Peut-être ceux que hante d'habitude l'effroi de la singularité
particulière à la mort, trouveront-ils quelque chose de rassurant à ce
genre de mort-là--à ce genre de premier contact avec la mort--parce
qu'elle y revêt une apparence connue, familière, quotidienne. Un bon
déjeuner l'a précédée et la même sortie que font des gens bien portants.
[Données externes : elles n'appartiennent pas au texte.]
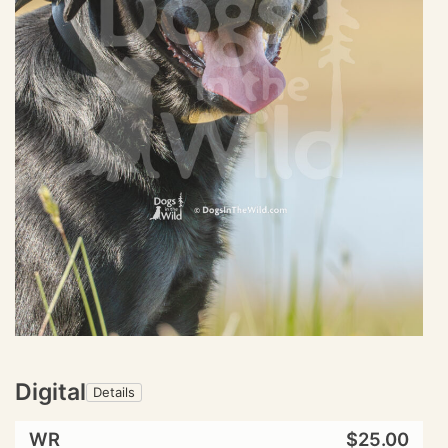
Digital
Details
WR
$25.00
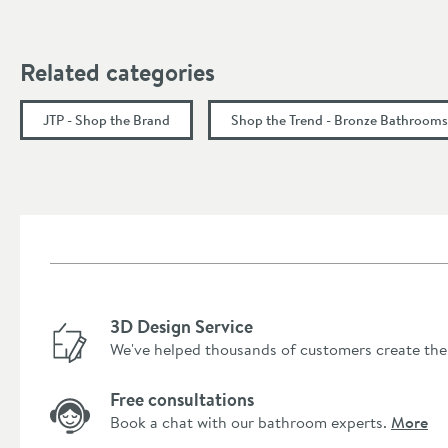
Flow Rate
Related categories
Minimum Water Pressure
JTP - Shop the Brand
Shop the Trend - Bronze Bathrooms
More information
3D Design Service
We've helped thousands of customers create the
Free consultations
Book a chat with our bathroom experts.
More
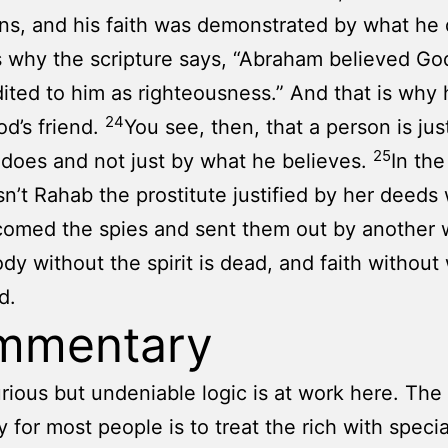
ons, and his faith was demonstrated by what he 
s why the scripture says, “Abraham believed God
ited to him as righteousness.” And that is why
24
od’s friend.
You see, then, that a person is jus
25
does and not just by what he believes.
In th
n’t Rahab the prostitute justified by her deeds
comed the spies and sent them out by another
dy without the spirit is dead, and faith without 
d.
mmentary
urious but undeniable logic is at work here. The
 for most people is to treat the rich with specia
Un retour en voiture découverte se superpose à sa première atteinte; si
malade que fût ma grand'mère, en somme plusieurs personnes auraient pu
dire qu'à six heures, quand nous revînmes des Champs-Élysées, elles
l'avaient saluée, passant en voiture découverte, par un temps superbe.
Legrandin, qui se dirigeait vers la place de la Concorde, nous donna un
coup de chapeau, en s'arrêtant, l'air étonné. Moi qui n'étais pas encore
détaché de la vie, je demandai à ma grand'mère si elle lui avait
répondu, lui rappelant qu'il était susceptible. Ma grand'mère, me
trouvant sans doute bien léger, leva sa main en l'air comme pour dire:
«Qu'est-ce que cela fait? cela n'a aucune importance. »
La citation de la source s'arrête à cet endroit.